Task goal ::
Copy out each line of the data holding "ogórka".

---------- Records for the exercise ----------

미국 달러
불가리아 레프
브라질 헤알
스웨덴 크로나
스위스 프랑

----------
---------- Records for the exercise ----------

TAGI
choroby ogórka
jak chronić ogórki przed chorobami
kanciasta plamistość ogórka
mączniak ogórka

----------

Response to this exercise ::
choroby ogórka
kanciasta plamistość ogórka
mączniak ogórka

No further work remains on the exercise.